Question

If $\overline{a}$ is a vector of magnitude '2' and it is perpendicular to a unit vector $\overline{b}$ then $|\overline{a}\times(\overline{a}\times(\overline{a}\times(\overline{a}\times\overline{b})))|$ is equal to

• A. 2
• B. 4
• C. 8
• D. 16

Answer 1

Answer: (D)

16

Answer 2

Let $\overline{V} = \overline{a}\times(\overline{a}\times(\overline{a}\times(\overline{a}\times\overline{b}))))$. We are given $|\overline{a}| = 2$, $|\overline{b}| = 1$, and $\overline{a} \cdot \overline{b} = 0$.

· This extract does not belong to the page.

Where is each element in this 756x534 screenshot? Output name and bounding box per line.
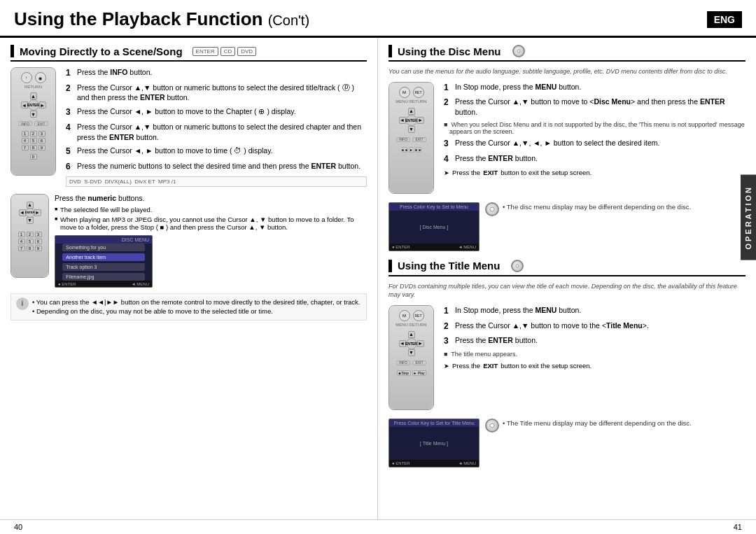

We can evaluate this iteratively:

1. Let $\overline{v}_1 = \overline{a} \times \overline{b}$. Since $\overline{a}$ and $\overline{b}$ are perpendicular, $|\overline{v}_1| = |\overline{a}||\overline{b}|\sin(90^\circ) = (2)(1)(1) = 2$.
2. Let $\overline{v}_2 = \overline{a} \times \overline{v}_1$. Since $\overline{a}$ is perpendicular to $\overline{b}$, $\overline{a}$ is also perpendicular to $\overline{v}_1 = \overline{a} \times \overline{b}$. Thus, $|\overline{v}_2| = |\overline{a}||\overline{v}_1|\sin(90^\circ) = (2)(2)(1) = 4$.
3. Let $\overline{v}_3 = \overline{a} \times \overline{v}_2$. Since $\overline{a}$ is perpendicular to $\overline{v}_2$, $|\overline{v}_3| = |\overline{a}||\overline{v}_2|\sin(90^\circ) = (2)(4)(1) = 8$.
4. The final expression is $|\overline{a} \times \overline{v}_3|$. Since $\overline{a}$ is perpendicular to $\overline{v}_3$, $|\overline{a} \times \overline{v}_3| = |\overline{a}||\overline{v}_3|\sin(90^\circ) = (2)(8)(1) = 16$.

Alternatively, using the vector triple product formula $\overline{A} \times (\overline{B} \times \overline{C}) = (\overline{A} \cdot \overline{C})\overline{B} - (\overline{A} \cdot \overline{B})\overline{C}$: Let $\overline{X} = \overline{a} \times \overline{b}$. Since $\overline{a} \cdot \overline{b} = 0$, $\overline{X}$ is perpendicular to $\overline{a}$. $|\overline{X}| = 2$. $\overline{a} \times \overline{X} = \overline{a} \times (\overline{a} \times \overline{b}) = (\overline{a} \cdot \overline{b})\overline{a} - (\overline{a} \cdot \overline{a})\overline{b} = (0)\overline{a} - |\overline{a}|^2 \overline{b} = -4\overline{b}$. Let $\overline{Y} = -4\overline{b}$. $|\overline{Y}| = |-4||\overline{b}| = 4(1) = 4$. Note $\overline{Y}$ is perpendicular to $\overline{a}$ since $\overline{a} \cdot (-4\overline{b}) = -4(\overline{a} \cdot \overline{b}) = 0$. Next, $\overline{a} \times \overline{Y} = \overline{a} \times (-4\overline{b}) = -4(\overline{a} \times \overline{b}) = -4\overline{X}$. Let $\overline{Z} = -4\overline{X}$. $|\overline{Z}| = |-4||\overline{X}| = 4(2) = 8$. Note $\overline{Z}$ is perpendicular to $\overline{a}$ since $\overline{a} \cdot (-4\overline{X}) = -4(\overline{a} \cdot \overline{X}) = 0$. Finally, we need $|\overline{a} \times \overline{Z}|$. Since $\overline{a}$ is perpendicular to $\overline{Z}$, $|\overline{a} \times \overline{Z}| = |\overline{a}| |\overline{Z}| \sin(90^\circ) = (2)(8)(1) = 16$.